--- YOUR ASSIGNMENT ---
Copy the first line of the entries below and every line after it through the line containing "Assumimos toda a parte burocrática e". Do not include pictures.

[Data extracted from a collection]

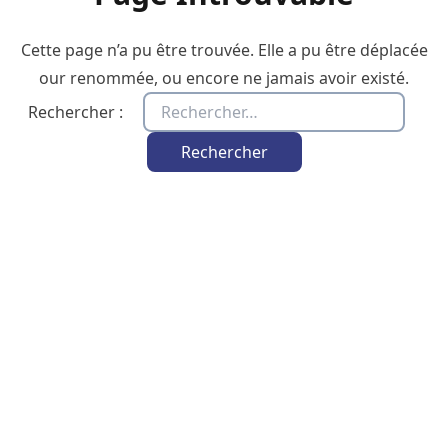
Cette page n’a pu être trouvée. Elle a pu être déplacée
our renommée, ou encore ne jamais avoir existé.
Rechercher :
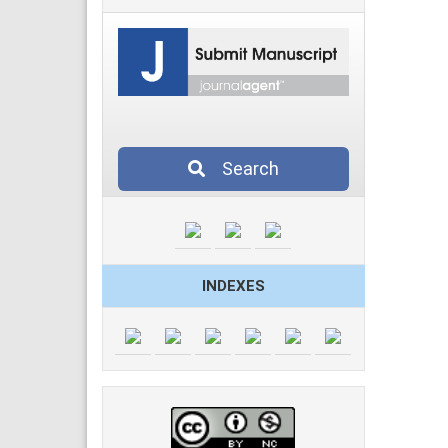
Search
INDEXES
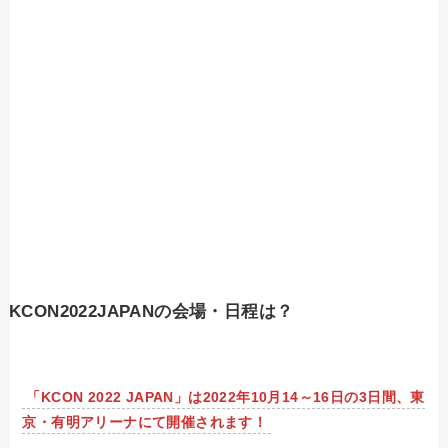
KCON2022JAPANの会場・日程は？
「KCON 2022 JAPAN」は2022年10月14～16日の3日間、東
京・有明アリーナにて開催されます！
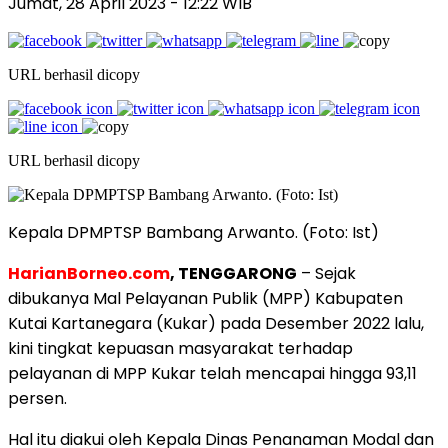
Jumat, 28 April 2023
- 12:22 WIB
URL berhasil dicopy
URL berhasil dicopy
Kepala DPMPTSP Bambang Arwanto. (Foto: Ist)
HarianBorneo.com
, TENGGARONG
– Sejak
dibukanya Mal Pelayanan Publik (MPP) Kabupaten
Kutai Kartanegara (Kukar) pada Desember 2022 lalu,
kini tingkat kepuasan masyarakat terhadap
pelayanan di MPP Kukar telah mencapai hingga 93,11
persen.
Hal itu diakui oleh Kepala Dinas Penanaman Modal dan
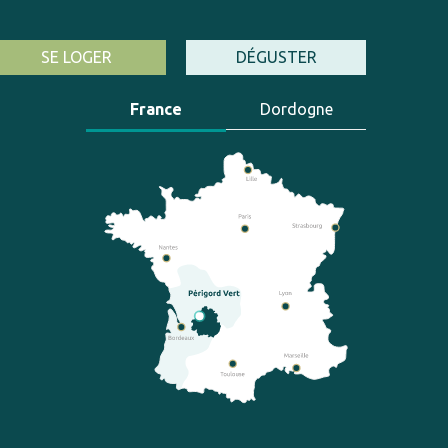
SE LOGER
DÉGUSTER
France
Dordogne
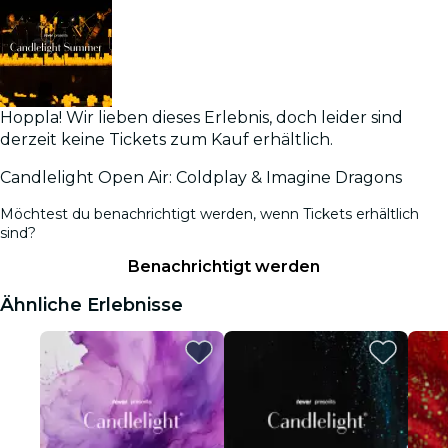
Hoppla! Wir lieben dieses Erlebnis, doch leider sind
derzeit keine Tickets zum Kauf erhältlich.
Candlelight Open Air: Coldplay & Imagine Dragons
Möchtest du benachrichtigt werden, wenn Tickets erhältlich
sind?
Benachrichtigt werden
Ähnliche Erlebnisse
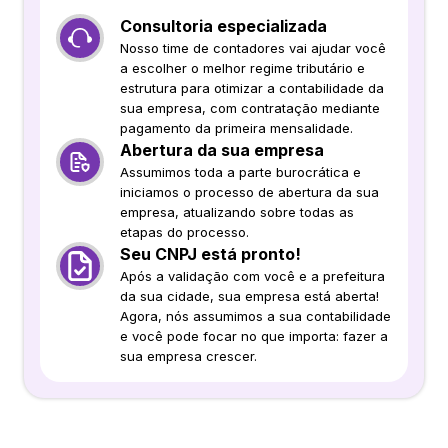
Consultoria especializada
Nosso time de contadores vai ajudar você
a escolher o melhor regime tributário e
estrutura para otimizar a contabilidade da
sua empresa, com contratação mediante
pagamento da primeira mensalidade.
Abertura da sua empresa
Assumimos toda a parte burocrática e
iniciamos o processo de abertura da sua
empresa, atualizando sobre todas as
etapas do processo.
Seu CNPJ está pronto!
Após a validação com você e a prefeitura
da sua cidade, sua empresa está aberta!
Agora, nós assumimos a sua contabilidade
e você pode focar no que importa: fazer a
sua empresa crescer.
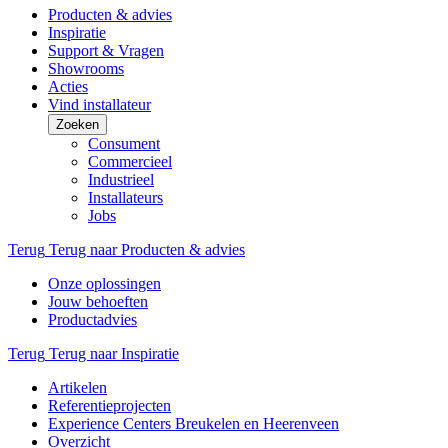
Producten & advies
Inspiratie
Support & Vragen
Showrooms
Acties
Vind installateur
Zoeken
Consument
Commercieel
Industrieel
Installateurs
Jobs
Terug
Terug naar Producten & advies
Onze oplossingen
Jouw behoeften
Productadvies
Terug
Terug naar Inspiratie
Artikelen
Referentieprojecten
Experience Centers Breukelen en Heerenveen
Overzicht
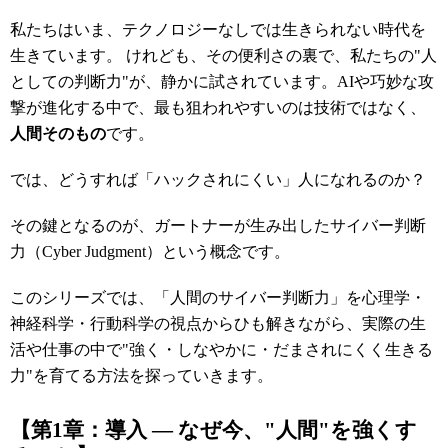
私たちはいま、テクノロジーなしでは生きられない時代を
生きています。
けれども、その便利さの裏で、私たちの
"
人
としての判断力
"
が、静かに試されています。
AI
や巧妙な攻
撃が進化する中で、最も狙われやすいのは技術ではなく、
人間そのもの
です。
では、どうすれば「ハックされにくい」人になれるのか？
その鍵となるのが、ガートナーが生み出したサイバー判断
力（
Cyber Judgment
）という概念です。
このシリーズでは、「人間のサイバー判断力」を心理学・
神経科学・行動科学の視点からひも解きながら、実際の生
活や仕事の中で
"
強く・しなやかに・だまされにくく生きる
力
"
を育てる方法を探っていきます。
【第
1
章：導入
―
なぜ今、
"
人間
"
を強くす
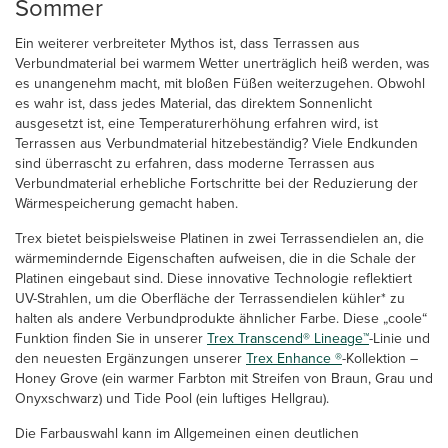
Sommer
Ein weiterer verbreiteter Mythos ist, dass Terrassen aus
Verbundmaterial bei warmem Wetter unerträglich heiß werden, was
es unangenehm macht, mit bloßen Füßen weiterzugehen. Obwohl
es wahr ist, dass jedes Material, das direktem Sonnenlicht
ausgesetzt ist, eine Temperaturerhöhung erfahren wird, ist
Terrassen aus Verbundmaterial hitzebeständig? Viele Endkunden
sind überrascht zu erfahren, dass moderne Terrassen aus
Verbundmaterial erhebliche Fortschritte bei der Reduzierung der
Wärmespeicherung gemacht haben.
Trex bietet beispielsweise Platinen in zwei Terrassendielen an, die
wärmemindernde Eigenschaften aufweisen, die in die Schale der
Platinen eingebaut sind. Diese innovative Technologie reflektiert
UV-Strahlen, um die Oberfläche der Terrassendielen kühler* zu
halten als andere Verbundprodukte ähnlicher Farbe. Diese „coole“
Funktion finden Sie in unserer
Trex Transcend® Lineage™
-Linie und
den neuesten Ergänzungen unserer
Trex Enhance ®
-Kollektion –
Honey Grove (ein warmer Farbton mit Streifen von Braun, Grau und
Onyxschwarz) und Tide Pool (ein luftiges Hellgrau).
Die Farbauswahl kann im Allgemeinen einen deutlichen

--- SOLUTION BELOW ---
Cette page n’a pu être trouvée. Elle a pu être déplacée
our renommée, ou encore ne jamais avoir existé.
Rechercher :
Search
INDEXES
KCON2022JAPANの会場・日程は？
「KCON 2022 JAPAN」は2022年10月14～16日の3日間、東
京・有明アリーナにて開催されます！
Jumat, 28 April 2023
- 12:22 WIB
URL berhasil dicopy
URL berhasil dicopy
Kepala DPMPTSP Bambang Arwanto. (Foto: Ist)
HarianBorneo.com
, TENGGARONG
– Sejak
dibukanya Mal Pelayanan Publik (MPP) Kabupaten
Kutai Kartanegara (Kukar) pada Desember 2022 lalu,
kini tingkat kepuasan masyarakat terhadap
pelayanan di MPP Kukar telah mencapai hingga 93,11
persen.
Hal itu diakui oleh Kepala Dinas Penanaman Modal dan
SE LOGER
DÉGUSTER
France
Dordogne
Hoppla! Wir lieben dieses Erlebnis, doch leider sind
derzeit keine Tickets zum Kauf erhältlich.
Candlelight Open Air: Coldplay & Imagine Dragons
Möchtest du benachrichtigt werden, wenn Tickets erhältlich
sind?
Benachrichtigt werden
Ähnliche Erlebnisse
Consultoria especializada
Nosso time de contadores vai ajudar você
a escolher o melhor regime tributário e
estrutura para otimizar a contabilidade da
sua empresa, com contratação mediante
pagamento da primeira mensalidade.
Abertura da sua empresa
Assumimos toda a parte burocrática e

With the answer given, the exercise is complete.